The return train is waiting. If we’d tried this as a day trip we’d just be looking at the viaduct from a distance, not crossing it.  This seems to happen on a regular basis now.

Train waiting to go to Mandalay from Gokteik viaduct
Train waiting to go to Mandalay from Gokteik viaduct


So, we waited nearly 6 hours on the platform floor, then we rocked and swayed for 7 hours for the next five minutes.

Because that’s all it takes to go across the viaduct. We do, however, slow down for the trip over the viaduct, so there’s no swaying, either that or the train fits the tracks here.

It’s stunning, but its a heck of an investment of time – 13 hours so far!

Crossing the Gokteik viaduct in Myanmar
Crossing the Gokteik viaduct in Myanmar


Excitement of the Viadcut over, we get something of a sunset, and a lot more swaying, rocking and every bug and insect in the entire history of man now makes it into the carriage. The carriage has fans and open windows, the lights unfortunately work, which attracts all the wildlife. The last two hours in the dark are completely miserable and it’s a blessed relief when we pull into Hsipaw at 20:30 in pitch darkness.

Our hotel – the Lily have sent a free tuktuk to pick us up for which I will be eternally grateful, my appetite has gone, I just want a shower and my bed. The train over the Gokteik Viaduct is one of the fabulous train journeys to take, you can read about one of the others, the Slow Train to Thazi here.

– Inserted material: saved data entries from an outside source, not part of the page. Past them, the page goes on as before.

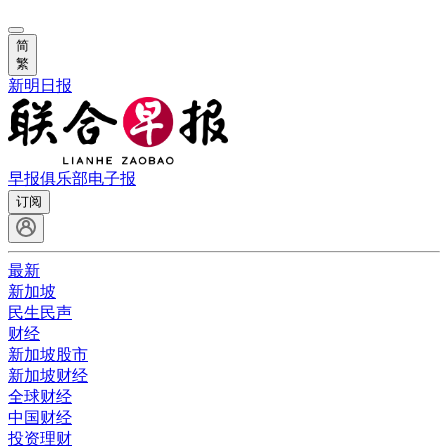
简
繁
新明日报
早报俱乐部
电子报
订阅
最新
新加坡
民生民声
财经
新加坡股市
新加坡财经
全球财经
中国财经
投资理财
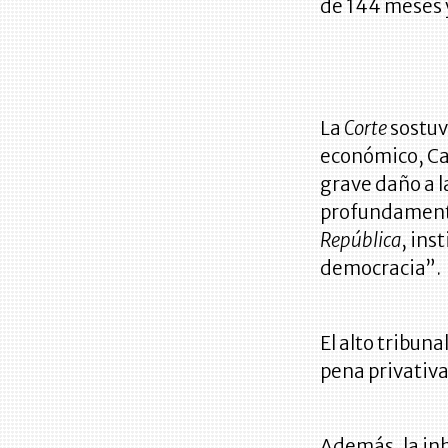
de 144 meses y 
La
Corte
sostuv
económico, Cab
grave daño a 
profundamente
República
, ins
democracia”.
El alto tribuna
pena privativa 
Además, la inh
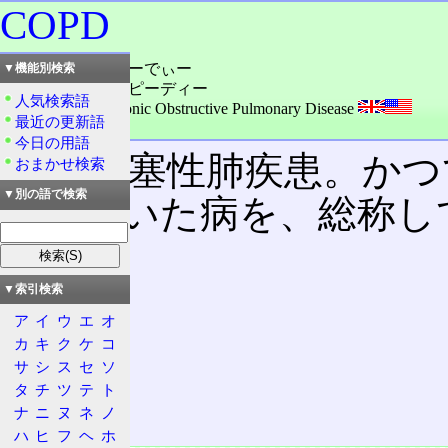
COPD
読み：しーおーぴーでぃー
▼機能別検索
読み：スィーオウピーディー
人気検索語
外語：
COPD: Chronic Obstructive Pulmonary Disease
最近の更新語
品詞：名詞
今日の用語
慢性閉塞性肺疾患。かつ
おまかせ検索
▼別の語で検索
ばれていた病を、総称し
目次
▼索引検索
概要
ア
イ
ウ
エ
オ
特徴
カ
キ
ク
ケ
コ
病因
サ
シ
ス
セ
ソ
病態
タ
チ
ツ
テ
ト
治療
ナ
ニ
ヌ
ネ
ノ
ハ
ヒ
フ
ヘ
ホ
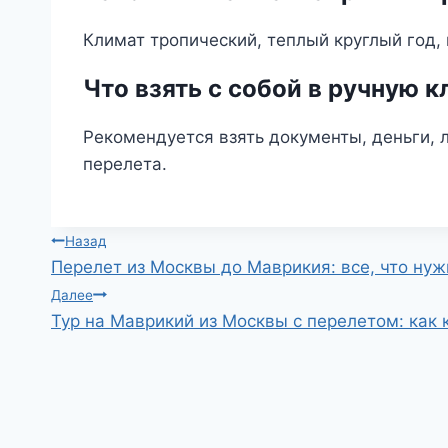
Климат тропический, теплый круглый год, 
Что взять с собой в ручную к
Рекомендуется взять документы, деньги, 
перелета.
Навигация
Назад
Перелет из Москвы до Маврикия: все, что нуж
по
Далее
Тур на Маврикий из Москвы с перелетом: как 
записям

Travel Tips for Exploring Myanmar

Final Words on Taking the Train over the Gokteik Viaduct

It was a bucket list train trip for us. This historic viaduct, hours and hours from Mandalay and the main tourist areas of Myanmar. It proved to be a test of will, I think we spent more time on the train platform floor in Mandalay than we did on the train, but the switchback experience is fabulous and the viaduct itself is stunning.